Back in 2011, Reid worked to get Lee’s chief counsel confirmed as the U.S. Attorney for Utah – an unusual move in highly partisan Washington. That turn of events led directly to the state that the Utah corruption probe is in today: according to the Washington Times, the case has become complicated because all the federal prosecutors in Utah had to recuse themselves due to a potential conflict of interest between one of the prosecutors and a subject of the probe. Now two state prosecutors are being left to pursue the case on their own at the state level with the assistance of FBI agents, a rare but not unprecedented move.
Davis County prosecutor Troy Rawlings told the Times that he and Sim Gill, the prosecutor in Salt Lake County, plan on “formally turning attention to all of the scraps picked up about” Reid and Lee. The focus for Lee is on a house he sold to a campaign contributor at a massive loss that was absorbed by his mortgage bank. With Reid, the charges are linked to his move to his reversal of opinion about online poker in the United States.
Johnson’s allegations regarding Harry Reid first came up in January 2013, when he told the Salt Lake Tribune that Utah’s then-Attorney General, John Swallow, helped broker a $600,000 deal that was supposedly made to get Reid to intervene in an FTC fraud investigation into Johnson’s business, Elite Debit, which processed online poker transactions for SunFirst Bank. Recent reports have Johnson admitting to cutting two checks, worth $200,000 and $50,000, to a company and a “personal friend” of Reid’s to help secure intervention in Johnson’s case. Weeks later he also suggested that the timing of Reid’s change of heart on the online poker issue in 2010 was due to a seven-figure check that Johnson wrote to a company on the West Coast. (Reid’s representatives note that the senator’s shift on online poker coincided with a similar change by the American Gaming Association.)
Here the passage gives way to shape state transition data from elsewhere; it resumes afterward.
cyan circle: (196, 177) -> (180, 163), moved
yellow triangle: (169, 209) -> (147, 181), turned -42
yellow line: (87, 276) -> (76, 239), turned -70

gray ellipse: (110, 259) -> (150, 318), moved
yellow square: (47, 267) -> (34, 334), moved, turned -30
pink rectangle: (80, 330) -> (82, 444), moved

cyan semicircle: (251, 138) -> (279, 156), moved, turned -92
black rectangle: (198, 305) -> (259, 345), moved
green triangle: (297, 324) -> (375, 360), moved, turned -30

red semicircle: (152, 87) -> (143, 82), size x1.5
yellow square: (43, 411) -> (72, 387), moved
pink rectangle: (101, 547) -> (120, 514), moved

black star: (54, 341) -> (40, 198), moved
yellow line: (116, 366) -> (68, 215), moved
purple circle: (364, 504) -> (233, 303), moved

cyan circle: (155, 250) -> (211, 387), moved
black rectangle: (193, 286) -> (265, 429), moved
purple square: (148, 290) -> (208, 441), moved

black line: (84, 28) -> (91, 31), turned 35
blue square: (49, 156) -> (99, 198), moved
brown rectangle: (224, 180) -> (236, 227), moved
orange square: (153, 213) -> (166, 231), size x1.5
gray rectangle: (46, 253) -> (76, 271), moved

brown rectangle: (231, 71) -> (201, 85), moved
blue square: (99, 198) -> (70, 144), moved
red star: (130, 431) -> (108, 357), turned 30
Johnson undercut his own credibility last year by admitting that he didn’t know if any of his money ever reached anyone connected with Reid. The current investigation has turned up cancelled checks to corroborate part of Johnson’s story, but that doesn’t really prove anything other than that Johnson believed he was paying for a valuable service. What it also doesn’t prove is that the valuable service even existed in the first place.
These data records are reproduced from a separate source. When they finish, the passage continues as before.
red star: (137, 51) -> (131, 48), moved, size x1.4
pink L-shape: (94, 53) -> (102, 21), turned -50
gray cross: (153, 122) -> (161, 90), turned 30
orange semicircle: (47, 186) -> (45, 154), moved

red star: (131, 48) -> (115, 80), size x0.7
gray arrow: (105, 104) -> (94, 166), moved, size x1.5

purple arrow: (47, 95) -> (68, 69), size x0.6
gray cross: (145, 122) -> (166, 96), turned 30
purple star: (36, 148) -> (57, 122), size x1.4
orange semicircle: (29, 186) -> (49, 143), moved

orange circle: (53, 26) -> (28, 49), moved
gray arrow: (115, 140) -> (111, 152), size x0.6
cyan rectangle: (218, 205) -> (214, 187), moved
Even if it is true that Reid received money through intermediaries while he was changing his mind on online poker, is it really so shocking to think that a politician in the richest nation ever to exist can be influenced by money? Or that, given campaign finance regulations in America that grow ever more Byzantine by the year, he would employ a chain of middlemen to spare him the indignity of ever having to meet the mooks who wanted to buy influence with him? It’s a bit House of Cards, perhaps, but art imitates life just as often as life imitates art.
In the prospect of life imitating art, we have another possibility: that Jeremy Johnson was conned by a very clever insider. It’s not difficult to see how someone so desperate to shake the feds could have been taken for a ride by “intermediaries” who promised whatever Johnson wanted to hear, with no intention of ever passing money extorted from him along to Harry Reid. It sounds like something straight out of an Elmore Leonard novel. The timing of Reid’s change of heart on online poker was perfect, really, for an insider who might have seen an opportunity to make some cash while pulling one over on Johnson. He would be convinced that his payments did the trick, making him a lock to start singing his crazy-sounding story to anyone who would listen, and Reid’s people would immediately point out that Johnson faces a massive federal indictment and can’t be trusted – which is exactly what happened.
Given that Johnson’s accusations involve John Swallow, the idea that the desperate businessman might have been ripped off in his attempt to buy influence doesn’t feel particularly far-fetched. A Utah state special legislative committee last week concluded that Swallow may have broken as many as eight states laws during his 11-month tenure as the state’s attorney general, saying that he “compromised the principles and integrity of the office to benefit himself and his political supporters” and “hung a veritable ‘for sale’ sign on the office door that invited moneyed interests to seek special treatment and favors.” Maybe Swallow didn’t compromise his integrity at all – at least not with regard to Jeremy Johnson. Maybe he just thought it would be unethical to let a sucker like Johnson, who thought he could buy the Senate’s majority leader intervention into a federal investigation with a couple of six-figure checks, keep his money.